Allowance is a layer of workpiece material that must be removed during processing. The allowance can be removed, depending on its size, in one or several passes of the cutter.

It is customary to distinguish between rough and finishing milling. When rough milling, processing is carried out with the maximum permissible cutting conditions to remove the largest volume of material in the minimum time. In this case, as a rule, a small allowance is left for subsequent finishing. Finish milling is used to produce parts with final dimensions and high quality surfaces.

The essence of the milling process. Milling is a metal cutting process carried out by a rotating cutting tool with simultaneous linear feeding of the workpiece. Material is removed from the workpiece to a certain depth using a milling cutter, working either on the end side or on the periphery. The main movement during milling is the rotation of the cutter v(Fig. 33). The speed of the main movement determines the rotation speed of the cutter. Feeding movement s when milling there is a translational movement of the workpiece in the longitudinal direction,

Rice. 33. Milling schemes:

a - cylindrical, b and c-face milling; 1 - processed surface, 2 - axis of rotation of the cutter, 3 - processed surface, 4- chips, 5 - workpiece, 6 - cutter knife.

transverse or vertical directions. The milling process is a discontinuous process. Each tooth of the cutter removes a friend of variable thickness. Milling operations can be divided into two types: a) cylindrical milling (Fig. 33, a); b) face milling (Ois. 33, b and V).

In cylindrical milling, cutting is carried out by teeth located on the periphery of the cutter, and the machined surface 1 is a plane parallel to the axis of rotation of the cutter 2.

In Fig. 33, and a cutter with a straight tooth is shown. Along with straight teeth, cutters with helical teeth are used (Fig. 34).
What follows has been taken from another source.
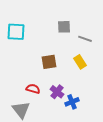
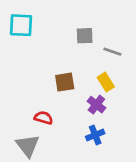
cyan square: (16, 32) -> (21, 25), moved
purple cross: (57, 92) -> (96, 105), moved

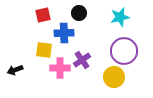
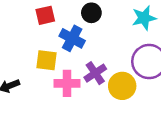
blue cross: (64, 33) -> (72, 38), turned 30
yellow circle: (114, 77) -> (122, 86), moved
Rice. 34. Milling with a cylindrical screw cutter: IN- milling width, t- milling depth, s - maximum cut thickness

When face milling (see Fig. 33), cutting is carried out by the peripheral and end cutting edges of the teeth. The thickness of the cut increases towards the center of the cut and decreases at the point where the cutter leaves contact with the workpiece. The initial and final cut thickness depends on the ratio of the workpiece width to the cutter diameter. The change in cut thickness also depends on the symmetry of the location of the cutter relative to the workpiece. Most other milling processes are a combination of cylindrical and face milling methods.

Features of chip formation during milling. The process of chip formation during milling is accompanied by the same phenomena as during turning. These are deformations, heat generation, build-up, vibration, tool wear, etc. But milling has its own characteristics. When turning, the cutter is under constant action of chips along the entire length of the cut. When milling, a tooth is exposed to chips for only a short time during one revolution of the cutter. For most of the revolution, the tooth is not involved in cutting; during this time it cools, which has a positive effect on its durability. The entry of a tooth into contact with the workpiece is accompanied by an impact on its cutting edge; Impact load reduces tooth resistance; cutters.
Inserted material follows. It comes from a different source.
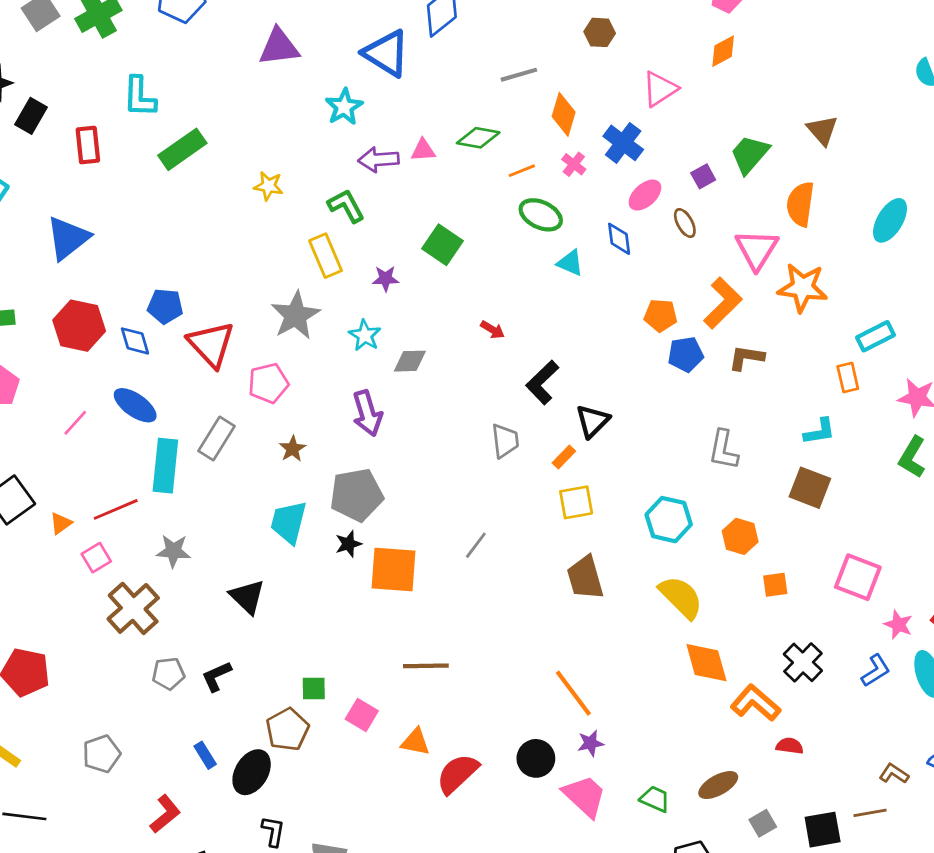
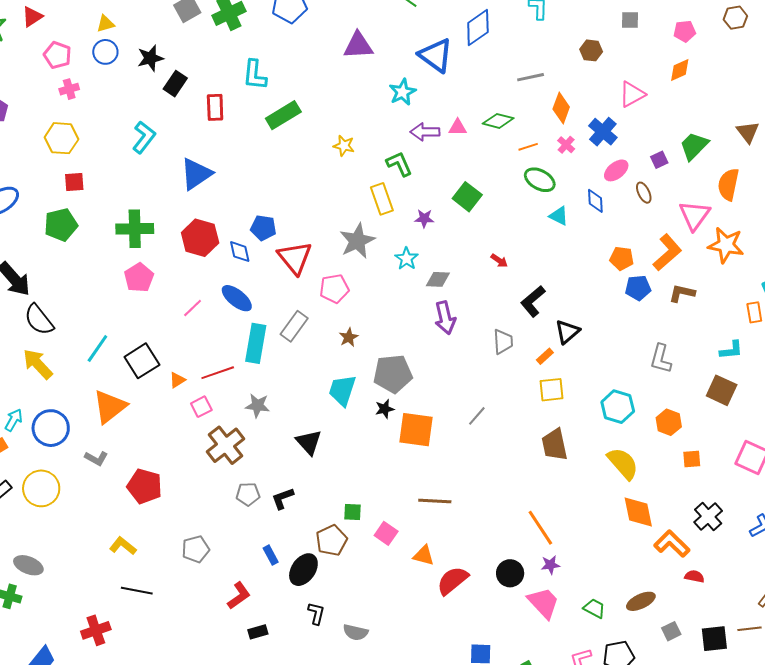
purple arrow: (367, 413) -> (445, 318), moved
Milling against feed and along feed. When milling with cylindrical and disk cutters, a distinction is made between up-milling - against the feed and down-milling along the feed. When the peripheral speed of the cutter is opposite to the feed direction (Fig. 35, a), the process

Rice. 35. Milling against feed (o) and along feed (b)

milling is called counter milling. The slice thickness varies from zero (at the point A) to the maximum value when the tooth leaves contact with the workpiece (at the point IN). When the direction of the peripheral speed of the cutter and the feed speed coincide (Fig. 35.6), the milling process is called “downhill” milling. With this milling method, the cut thickness varies from the maximum value at the point IN at the beginning of the tooth entering contact with the workpiece to zero at the point A(when the tooth leaves contact with the workpiece).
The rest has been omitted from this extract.